- Gully Township, Minnesota Location within the state of Minnesota Gully Township, Minnesota Gully Township, Minnesota (the United States)
- Coordinates: 47°47′51″N 95°39′36″W﻿ / ﻿47.79750°N 95.66000°W
- Country: United States
- State: Minnesota
- County: Polk

Area
- • Total: 32.9 sq mi (85.1 km^{2})
- • Land: 32.9 sq mi (85.1 km^{2})
- • Water: 0 sq mi (0.0 km^{2})
- Elevation: 1,161 ft (354 m)

Population (2000)
- • Total: 99
- • Density: 3.1/sq mi (1.2/km^{2})
- Time zone: UTC-6 (Central (CST))
- • Summer (DST): UTC-5 (CDT)
- ZIP code: 56646
- Area code: 218
- FIPS code: 27-26288
- GNIS feature ID: 0664364

= Gully Township, Polk County, Minnesota =

Gully Township is a township in Polk County, Minnesota, United States. It is part of the Grand Forks-ND-MN Metropolitan Statistical Area. The population was 99 at the 2000 census.

Gully Township was named for a gully within its borders.

==Geography==
According to the United States Census Bureau, the township has a total area of 32.8 sqmi, all land.

==Demographics==
As of the census of 2000, there were 99 people, 39 households, and 29 families residing in the township. The population density was 3.0 PD/sqmi. There were 49 housing units at an average density of 1.5 /sqmi. The racial makeup of the township was 91.92% White, 1.01% Native American, 4.04% Asian, and 3.03% from two or more races.

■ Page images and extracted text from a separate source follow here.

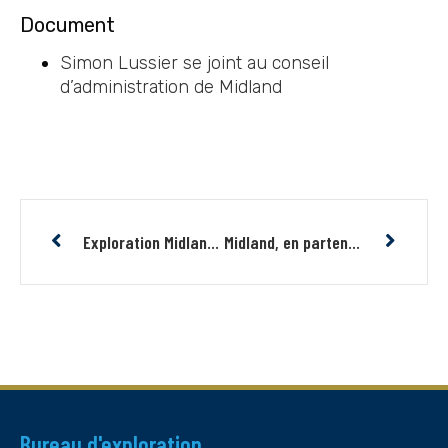
Document
Simon Lussier se joint au conseil
d’administration de Midland
Exploration Midland annonce l’octroi d’options
Midland, en partenariat avec Brunswick, annonce le début d’un premier programme de forage à Elrond
Bureau d'exploration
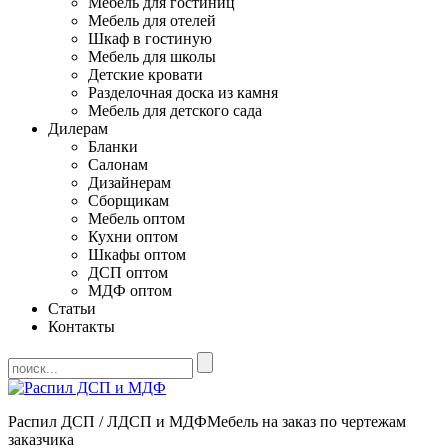
Мебель для гостиниц
Мебель для отелей
Шкаф в гостиную
Мебель для школы
Детские кровати
Разделочная доска из камня
Мебель для детского сада
Дилерам
Бланки
Салонам
Дизайнерам
Сборщикам
Мебель оптом
Кухни оптом
Шкафы оптом
ДСП оптом
МДФ оптом
Статьи
Контакты
Распил ДСП / ЛДСП и МДФ
Мебель на заказ по чертежам
заказчика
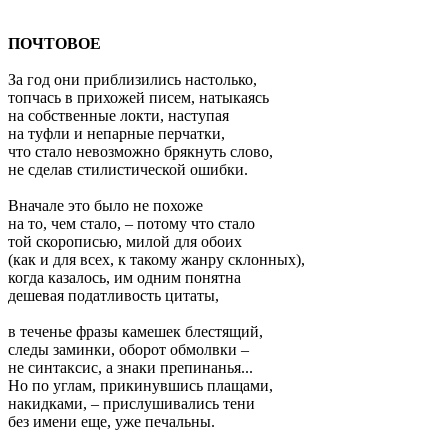
ПОЧТОВОЕ
За год они приблизились настолько,
топчась в прихожей писем, натыкаясь
на собственные локти, наступая
на туфли и непарные перчатки,
что стало невозможно брякнуть слово,
не сделав стилистической ошибки.
Вначале это было не похоже
на то, чем стало, – потому что стало
той скорописью, милой для обоих
(как и для всех, к такому жанру склонных),
когда казалось, им одним понятна
дешевая податливость цитаты,
в теченье фразы камешек блестящий,
следы заминки, оборот обмолвки –
не синтаксис, а знаки препинанья...
Но по углам, прикинувшись плащами,
накидками, – прислушивались тени
без имени еще, уже печальны.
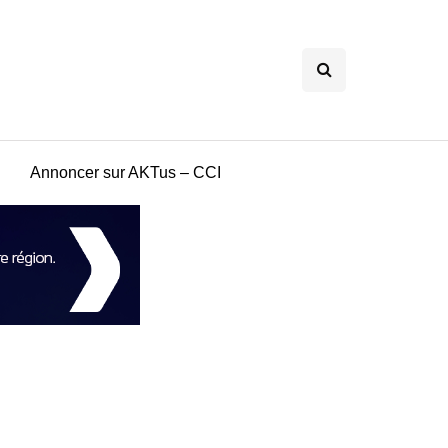
Annoncer sur AKTus – CCI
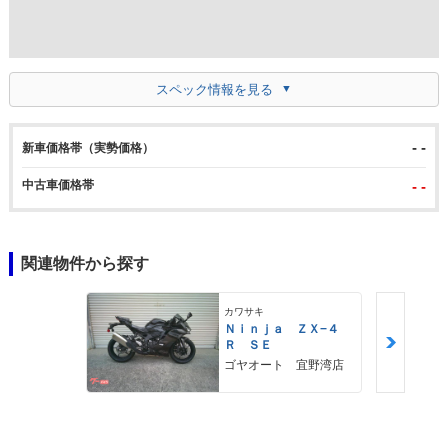
スペック情報を見る
- -
新車価格帯（実勢価格）
中古車価格帯
- -
関連物件から探す
カワサキ
Ｎｉｎｊａ ＺＸ−４
Ｒ ＳＥ
ゴヤオート 宜野湾店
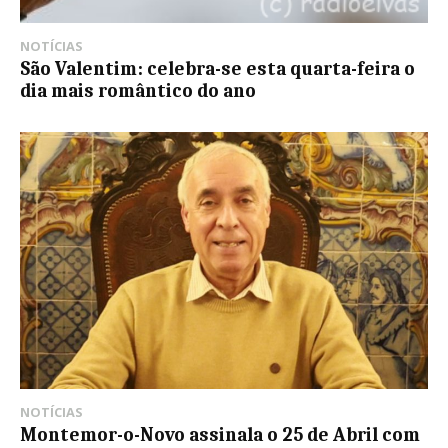
NOTÍCIAS
São Valentim: celebra-se esta quarta-feira o
dia mais romântico do ano
NOTÍCIAS
Montemor-o-Novo assinala o 25 de Abril com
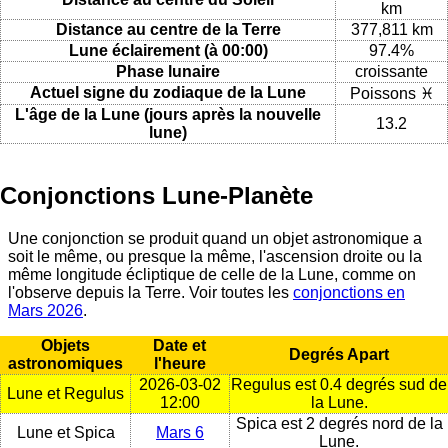
km
Distance au centre de la Terre
377,811 km
Lune éclairement (à 00:00)
97.4%
Phase lunaire
croissante
Actuel signe du zodiaque de la Lune
Poissons ♓
L'âge de la Lune (jours après la nouvelle
13.2
lune)
Conjonctions Lune-Planète
Une conjonction se produit quand un objet astronomique a
soit le même, ou presque la même, l'ascension droite ou la
même longitude écliptique de celle de la Lune, comme on
l'observe depuis la Terre. Voir toutes les
conjonctions en
Mars 2026
.
Objets
Date et
Degrés Apart
astronomiques
l'heure
2026-03-02
Regulus est 0.4 degrés sud de
Lune et Regulus
12:00
la Lune.
Spica est 2 degrés nord de la
Lune et Spica
Mars 6
Lune.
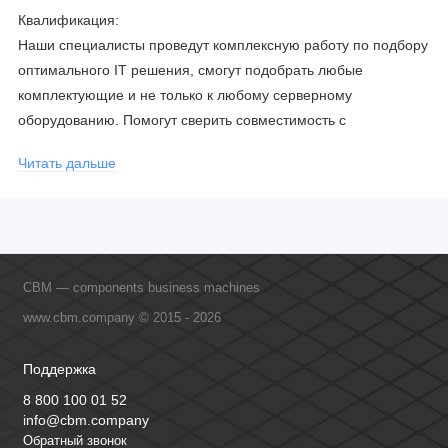
Квалификация:
Наши специалисты проведут комплексную работу по подбору
оптимального IT решения, смогут подобрать любые
комплектующие и не только к любому серверному
оборудованию. Помогут сверить совместимость с
соблюдением всех параметров. Имеем партнерство с
Читать дальше
официальными производителями и проводим регулярное
обучение сотрудников, что позволяет исключить ошибки даже
в самых сложных и нестандартных решениях.
CBM — components business machines
www.cbm.company © 2015 - 2026
Поддержка
8 800 100 01 52
info@cbm.company
Обратный звонок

There were 39 households, out of which 25.6% had children under the age of 18 living with them, 76.9% were married couples living together, and 23.1% were non-families. 20.5% of all households were made up of individuals, and 5.1% had someone living alone who was 65 years of age or older. The average household size was 2.54 and the average family size was 2.97.

In the township the population was spread out, with 21.2% under the age of 18, 10.1% from 18 to 24, 19.2% from 25 to 44, 34.3% from 45 to 64, and 15.2% who were 65 years of age or older. The median age was 44 years. For every 100 females, there were 120.0 males. For every 100 females age 18 and over, there were 110.8 males.

The median income for a household in the township was $23,750, and the median income for a family was $26,875. Males had a median income of $21,250 versus $13,750 for females. The per capita income for the township was $13,039. There were no families and 4.7% of the population living below the poverty line, including no under-eighteens and 25.0% of those over 64.